━━━ Records to process ━━━
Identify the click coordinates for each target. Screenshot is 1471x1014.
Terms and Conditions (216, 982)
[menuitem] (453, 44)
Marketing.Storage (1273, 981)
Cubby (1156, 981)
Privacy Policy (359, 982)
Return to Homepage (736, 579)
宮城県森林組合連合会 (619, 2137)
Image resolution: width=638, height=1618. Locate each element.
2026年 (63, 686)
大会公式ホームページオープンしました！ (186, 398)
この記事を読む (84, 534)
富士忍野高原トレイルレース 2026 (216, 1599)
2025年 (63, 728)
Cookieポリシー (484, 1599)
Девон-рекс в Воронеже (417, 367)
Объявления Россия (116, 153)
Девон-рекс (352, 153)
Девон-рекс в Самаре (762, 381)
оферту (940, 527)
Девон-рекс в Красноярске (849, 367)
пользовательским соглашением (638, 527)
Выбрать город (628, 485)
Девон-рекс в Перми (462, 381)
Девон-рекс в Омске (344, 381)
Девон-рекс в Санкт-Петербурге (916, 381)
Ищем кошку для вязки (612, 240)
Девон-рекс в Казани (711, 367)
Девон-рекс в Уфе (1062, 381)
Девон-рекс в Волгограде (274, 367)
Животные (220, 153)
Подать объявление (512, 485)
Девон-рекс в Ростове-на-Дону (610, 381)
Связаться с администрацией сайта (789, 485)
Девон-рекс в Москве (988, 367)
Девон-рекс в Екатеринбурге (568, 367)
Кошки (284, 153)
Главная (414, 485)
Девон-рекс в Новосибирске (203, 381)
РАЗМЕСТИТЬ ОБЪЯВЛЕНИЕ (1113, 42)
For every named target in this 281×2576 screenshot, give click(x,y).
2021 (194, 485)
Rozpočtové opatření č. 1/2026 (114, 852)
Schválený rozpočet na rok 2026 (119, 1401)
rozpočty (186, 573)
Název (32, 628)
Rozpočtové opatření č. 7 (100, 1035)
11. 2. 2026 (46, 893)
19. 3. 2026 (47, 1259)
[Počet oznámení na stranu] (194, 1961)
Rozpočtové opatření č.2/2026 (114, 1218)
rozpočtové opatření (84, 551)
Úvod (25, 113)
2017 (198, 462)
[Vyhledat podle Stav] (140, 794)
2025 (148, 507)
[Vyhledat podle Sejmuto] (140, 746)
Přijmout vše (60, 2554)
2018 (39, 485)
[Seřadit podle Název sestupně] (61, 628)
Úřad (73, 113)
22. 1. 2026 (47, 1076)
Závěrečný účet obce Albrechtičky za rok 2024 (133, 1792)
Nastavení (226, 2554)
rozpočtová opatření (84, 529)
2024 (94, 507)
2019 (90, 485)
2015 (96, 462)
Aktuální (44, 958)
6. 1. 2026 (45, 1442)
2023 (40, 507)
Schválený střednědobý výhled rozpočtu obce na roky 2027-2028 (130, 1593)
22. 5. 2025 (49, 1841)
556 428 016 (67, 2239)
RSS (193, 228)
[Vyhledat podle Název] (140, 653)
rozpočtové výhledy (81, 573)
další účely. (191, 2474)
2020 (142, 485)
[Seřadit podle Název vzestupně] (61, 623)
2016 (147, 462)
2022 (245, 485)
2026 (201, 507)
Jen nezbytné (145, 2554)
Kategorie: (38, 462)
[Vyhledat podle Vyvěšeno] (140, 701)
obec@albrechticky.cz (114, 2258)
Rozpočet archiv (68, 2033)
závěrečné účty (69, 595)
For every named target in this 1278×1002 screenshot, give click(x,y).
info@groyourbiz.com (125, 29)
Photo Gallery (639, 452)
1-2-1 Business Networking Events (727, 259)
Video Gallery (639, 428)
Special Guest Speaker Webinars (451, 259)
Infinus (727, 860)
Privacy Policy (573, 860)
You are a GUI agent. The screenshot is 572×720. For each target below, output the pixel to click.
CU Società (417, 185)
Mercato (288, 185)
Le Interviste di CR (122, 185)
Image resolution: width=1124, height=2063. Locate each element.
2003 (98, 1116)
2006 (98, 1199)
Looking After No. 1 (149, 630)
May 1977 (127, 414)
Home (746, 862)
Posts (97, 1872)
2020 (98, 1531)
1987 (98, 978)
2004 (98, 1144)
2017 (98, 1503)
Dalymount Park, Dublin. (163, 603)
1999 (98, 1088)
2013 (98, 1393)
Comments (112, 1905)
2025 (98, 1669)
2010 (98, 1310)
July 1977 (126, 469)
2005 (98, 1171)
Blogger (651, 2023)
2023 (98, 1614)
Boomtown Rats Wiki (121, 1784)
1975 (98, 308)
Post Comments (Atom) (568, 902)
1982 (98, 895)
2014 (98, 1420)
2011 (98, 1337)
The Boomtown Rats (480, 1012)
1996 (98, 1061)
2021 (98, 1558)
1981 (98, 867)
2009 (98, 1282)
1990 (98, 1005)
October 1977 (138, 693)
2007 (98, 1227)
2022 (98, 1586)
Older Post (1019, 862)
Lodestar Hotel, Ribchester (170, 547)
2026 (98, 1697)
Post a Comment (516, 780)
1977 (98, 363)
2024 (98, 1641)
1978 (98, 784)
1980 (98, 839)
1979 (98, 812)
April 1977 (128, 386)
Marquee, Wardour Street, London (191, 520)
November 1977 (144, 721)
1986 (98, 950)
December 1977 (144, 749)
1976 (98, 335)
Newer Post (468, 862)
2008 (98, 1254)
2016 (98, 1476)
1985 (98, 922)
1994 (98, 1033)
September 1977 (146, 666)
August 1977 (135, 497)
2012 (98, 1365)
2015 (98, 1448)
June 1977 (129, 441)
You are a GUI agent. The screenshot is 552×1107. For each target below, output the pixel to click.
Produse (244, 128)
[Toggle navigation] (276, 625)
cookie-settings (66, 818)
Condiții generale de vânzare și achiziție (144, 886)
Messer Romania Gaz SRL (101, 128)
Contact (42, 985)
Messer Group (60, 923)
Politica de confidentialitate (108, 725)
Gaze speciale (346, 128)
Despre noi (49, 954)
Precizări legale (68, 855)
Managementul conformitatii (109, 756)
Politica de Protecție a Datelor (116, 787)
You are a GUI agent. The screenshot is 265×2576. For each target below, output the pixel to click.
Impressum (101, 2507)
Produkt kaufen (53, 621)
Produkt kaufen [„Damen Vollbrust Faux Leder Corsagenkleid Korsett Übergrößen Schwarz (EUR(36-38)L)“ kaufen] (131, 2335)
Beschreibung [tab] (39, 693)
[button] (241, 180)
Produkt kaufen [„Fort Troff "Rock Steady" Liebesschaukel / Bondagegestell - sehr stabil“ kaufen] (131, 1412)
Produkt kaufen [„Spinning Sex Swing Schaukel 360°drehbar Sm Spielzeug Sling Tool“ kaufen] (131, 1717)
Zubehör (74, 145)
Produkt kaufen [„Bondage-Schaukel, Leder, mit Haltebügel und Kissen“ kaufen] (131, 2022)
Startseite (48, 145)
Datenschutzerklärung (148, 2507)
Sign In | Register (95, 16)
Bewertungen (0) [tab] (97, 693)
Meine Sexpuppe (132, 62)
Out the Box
━━━
__Work to complete__: Retype the records above, but only those lines that fall between the line containing "11. 2. 2026 (46, 893)" and the line containing "2018 (39, 485)", with both of those lines included, exactly as written.

__Answer for this exercise__:
11. 2. 2026 (46, 893)
19. 3. 2026 (47, 1259)
[Počet oznámení na stranu] (194, 1961)
Rozpočtové opatření č.2/2026 (114, 1218)
rozpočtové opatření (84, 551)
Úvod (25, 113)
2017 (198, 462)
[Vyhledat podle Stav] (140, 794)
2025 (148, 507)
[Vyhledat podle Sejmuto] (140, 746)
Přijmout vše (60, 2554)
2018 (39, 485)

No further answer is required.